# What is being asked
The entries that follow need to be returned without any alteration.

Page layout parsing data

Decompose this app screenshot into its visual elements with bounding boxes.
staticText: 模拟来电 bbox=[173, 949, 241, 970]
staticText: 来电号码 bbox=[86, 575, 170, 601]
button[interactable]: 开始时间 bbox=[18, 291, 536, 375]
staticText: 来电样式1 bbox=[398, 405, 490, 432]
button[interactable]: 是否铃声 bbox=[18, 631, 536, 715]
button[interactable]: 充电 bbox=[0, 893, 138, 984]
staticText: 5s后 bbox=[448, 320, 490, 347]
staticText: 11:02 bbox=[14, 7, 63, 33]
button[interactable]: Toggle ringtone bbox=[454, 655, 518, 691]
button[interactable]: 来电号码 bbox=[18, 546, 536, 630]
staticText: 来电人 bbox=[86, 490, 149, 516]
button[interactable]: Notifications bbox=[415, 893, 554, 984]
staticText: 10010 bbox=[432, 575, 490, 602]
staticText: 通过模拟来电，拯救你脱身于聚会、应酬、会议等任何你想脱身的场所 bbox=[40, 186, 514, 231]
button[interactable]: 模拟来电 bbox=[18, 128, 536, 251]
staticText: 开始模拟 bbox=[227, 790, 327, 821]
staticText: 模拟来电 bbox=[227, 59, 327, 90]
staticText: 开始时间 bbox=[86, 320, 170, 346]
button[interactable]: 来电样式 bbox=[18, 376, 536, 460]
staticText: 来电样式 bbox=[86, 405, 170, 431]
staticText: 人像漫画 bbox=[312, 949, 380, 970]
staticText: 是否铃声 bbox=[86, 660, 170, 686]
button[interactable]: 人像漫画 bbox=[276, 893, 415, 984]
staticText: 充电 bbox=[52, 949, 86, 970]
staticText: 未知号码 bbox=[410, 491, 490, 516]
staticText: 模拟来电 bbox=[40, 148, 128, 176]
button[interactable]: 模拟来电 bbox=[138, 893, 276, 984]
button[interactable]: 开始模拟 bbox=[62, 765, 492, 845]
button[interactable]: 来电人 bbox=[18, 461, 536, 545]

# Answer to this exercise
Decompose this app screenshot into its visual elements with bounding boxes.
staticText: 模拟来电 bbox=[173, 949, 241, 970]
staticText: 来电号码 bbox=[86, 575, 170, 601]
button[interactable]: 开始时间 bbox=[18, 291, 536, 375]
staticText: 来电样式1 bbox=[398, 405, 490, 432]
button[interactable]: 是否铃声 bbox=[18, 631, 536, 715]
button[interactable]: 充电 bbox=[0, 893, 138, 984]
staticText: 5s后 bbox=[448, 320, 490, 347]
staticText: 11:02 bbox=[14, 7, 63, 33]
button[interactable]: Toggle ringtone bbox=[454, 655, 518, 691]
button[interactable]: 来电号码 bbox=[18, 546, 536, 630]
staticText: 来电人 bbox=[86, 490, 149, 516]
button[interactable]: Notifications bbox=[415, 893, 554, 984]
staticText: 10010 bbox=[432, 575, 490, 602]
staticText: 通过模拟来电，拯救你脱身于聚会、应酬、会议等任何你想脱身的场所 bbox=[40, 186, 514, 231]
button[interactable]: 模拟来电 bbox=[18, 128, 536, 251]
staticText: 开始模拟 bbox=[227, 790, 327, 821]
staticText: 模拟来电 bbox=[227, 59, 327, 90]
staticText: 开始时间 bbox=[86, 320, 170, 346]
button[interactable]: 来电样式 bbox=[18, 376, 536, 460]
staticText: 来电样式 bbox=[86, 405, 170, 431]
staticText: 人像漫画 bbox=[312, 949, 380, 970]
staticText: 是否铃声 bbox=[86, 660, 170, 686]
button[interactable]: 人像漫画 bbox=[276, 893, 415, 984]
staticText: 充电 bbox=[52, 949, 86, 970]
staticText: 未知号码 bbox=[410, 491, 490, 516]
staticText: 模拟来电 bbox=[40, 148, 128, 176]
button[interactable]: 模拟来电 bbox=[138, 893, 276, 984]
button[interactable]: 开始模拟 bbox=[62, 765, 492, 845]
button[interactable]: 来电人 bbox=[18, 461, 536, 545]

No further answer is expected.